9. Distance?

197 48 59
                                    

Kupikir, setelah banyak hal yang terjadi, hubungan kita menjadi lebih baik. Omong kosong.
°
°

___________________________








"Jadi gimana?"

"Gue udah suruh Wahyu ke sini, biar gampang. Toh emang agenda Buken kita abis pemilihan jurusan buat yang SNBP kan?"

"Apa ini nggak keteteran? Emang rapat kemaren gimana?"

"Bentar, biar dijelasin aja sama Wahyu. Udah gue telepon." Dilan menekan tombol call di hpnya. Pemuda sipit itu nampak begitu serius. Di sampingnya duduklah Mutia yang sedari tadi diam mendengarkan. Dengan salah satu cowok bernama Roma, anggota OSIS.

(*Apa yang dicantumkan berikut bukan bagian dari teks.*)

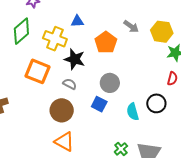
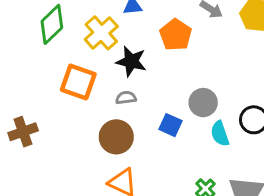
yellow cross: (55, 39) -> (101, 33), turned 30
gray circle: (110, 83) -> (203, 103), moved
gray semicircle: (70, 84) -> (126, 98), turned -32

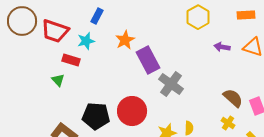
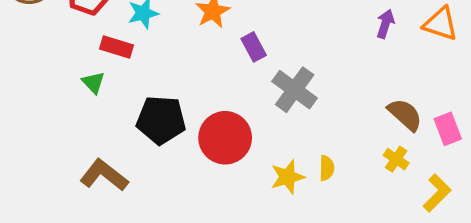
purple arrow: (222, 47) -> (385, 24), turned 98
purple rectangle: (148, 60) -> (254, 47), size x0.6
black pentagon: (96, 116) -> (161, 120), moved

Dilan memutuskan pisah meja dari teman-temannya. Sebenernya nggak masalah sih, tapi saat ini ada hal penting yang harus dia urus. Bukan waktunya untuk guyon.

"Bentar ya Mutia, gapapa kan?" Pemuda chindo itu tersenyum menatap Mutia yang sedari tadi diam.

"Iya, gapapa."

Panggilan ditolak. Tapi sosok yang dia telepon mengirimkan chat bahwa dia otw sekarang juga. Dilan bisa santai sejenak.

"Mau makan dulu?" tawar Dilan pada gadis berwajah ayu yang sedari tadi nampak kikuk itu.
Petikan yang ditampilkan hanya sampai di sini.